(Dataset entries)
____________
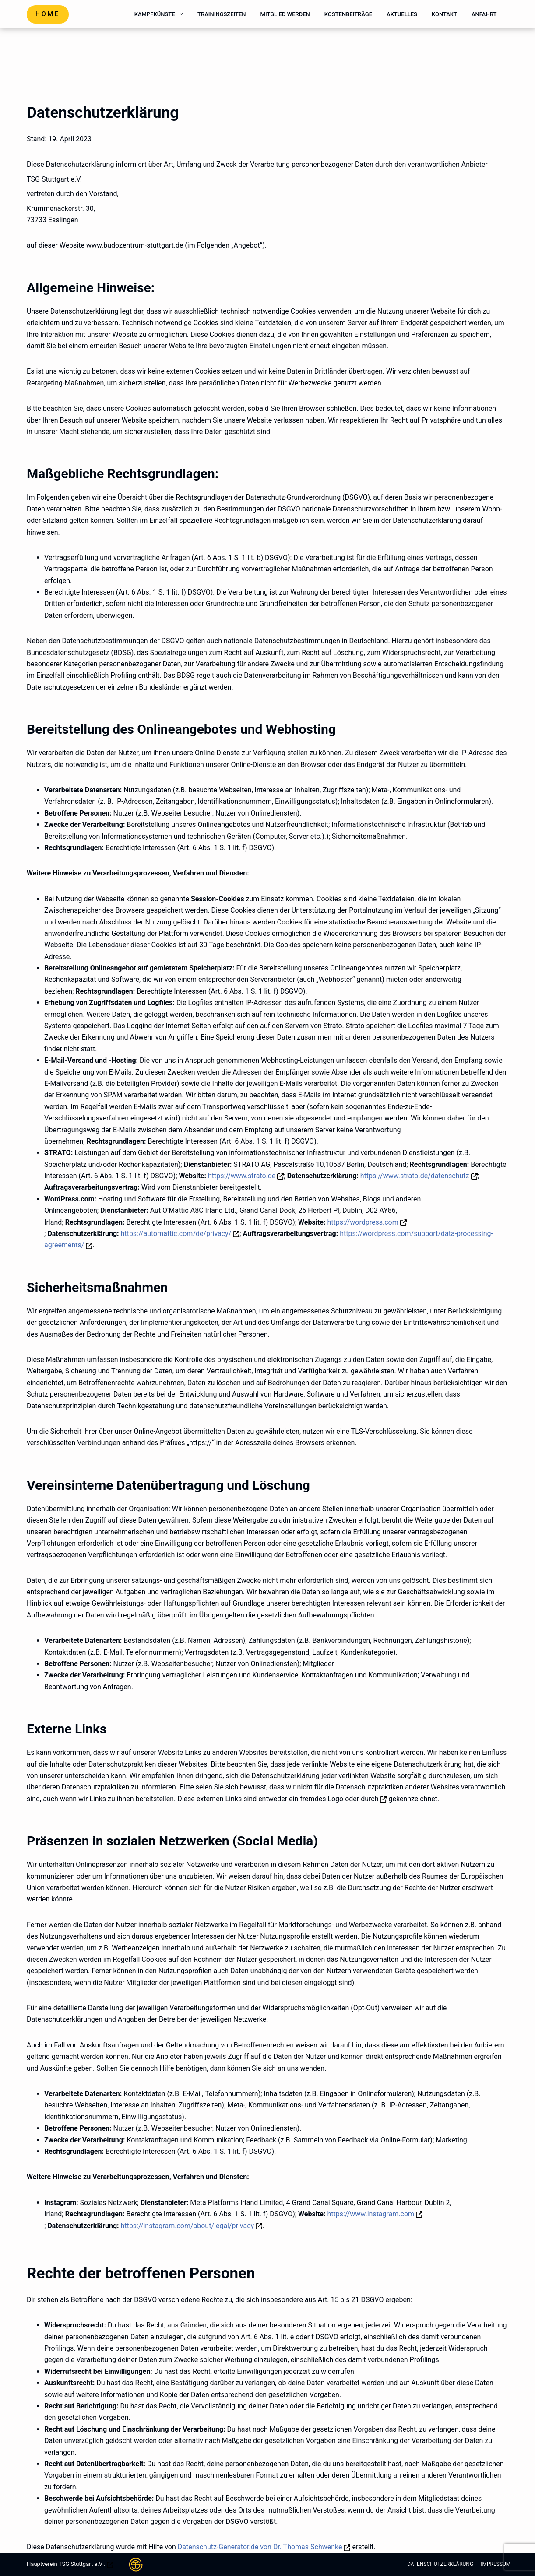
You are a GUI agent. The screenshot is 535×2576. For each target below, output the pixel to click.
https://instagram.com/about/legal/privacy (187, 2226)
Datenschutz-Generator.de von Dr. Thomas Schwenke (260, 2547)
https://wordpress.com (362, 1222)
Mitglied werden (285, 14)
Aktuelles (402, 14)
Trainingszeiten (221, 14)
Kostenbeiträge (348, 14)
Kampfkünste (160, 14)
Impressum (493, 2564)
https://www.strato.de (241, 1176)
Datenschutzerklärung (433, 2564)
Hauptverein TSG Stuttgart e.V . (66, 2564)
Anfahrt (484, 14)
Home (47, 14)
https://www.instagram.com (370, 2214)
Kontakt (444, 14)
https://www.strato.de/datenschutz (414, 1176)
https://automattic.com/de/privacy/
____________
Problem to work on> Copy out every line above, word for word, minus images.

The answer>
You are a GUI agent. The screenshot is 535×2576. For each target below, output the pixel to click.
https://instagram.com/about/legal/privacy (187, 2226)
Datenschutz-Generator.de von Dr. Thomas Schwenke (260, 2547)
https://wordpress.com (362, 1222)
Mitglied werden (285, 14)
Aktuelles (402, 14)
Trainingszeiten (221, 14)
Kostenbeiträge (348, 14)
Kampfkünste (160, 14)
Impressum (493, 2564)
https://www.strato.de (241, 1176)
Datenschutzerklärung (433, 2564)
Hauptverein TSG Stuttgart e.V . (66, 2564)
Anfahrt (484, 14)
Home (47, 14)
https://www.instagram.com (370, 2214)
Kontakt (444, 14)
https://www.strato.de/datenschutz (414, 1176)
https://automattic.com/de/privacy/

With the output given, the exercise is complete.